*WHAT TO WORK ON*
Repeat all of the data word for word so that only the pictures are missing from the copy.

*DATA SUPPLIED*
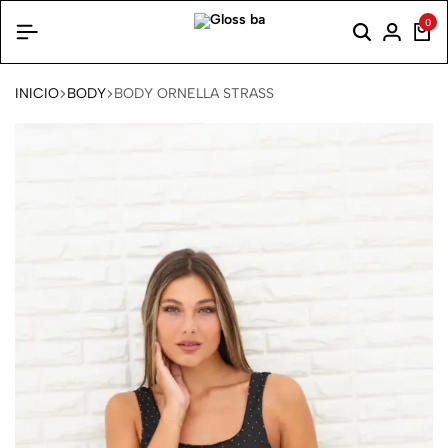
0
INICIO
BODY
BODY ORNELLA STRASS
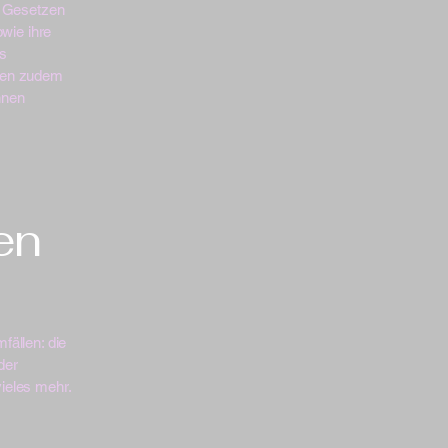
n Gesetzen
owie ihre
es
nnen zudem
hnen
en
fällen: die
der
ieles mehr.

*SOLUTION FOR THIS EXERCISE*
0
INICIO
BODY
BODY ORNELLA STRASS
n Gesetzen
owie ihre
es
nnen zudem
hnen
en
fällen: die
der
ieles mehr.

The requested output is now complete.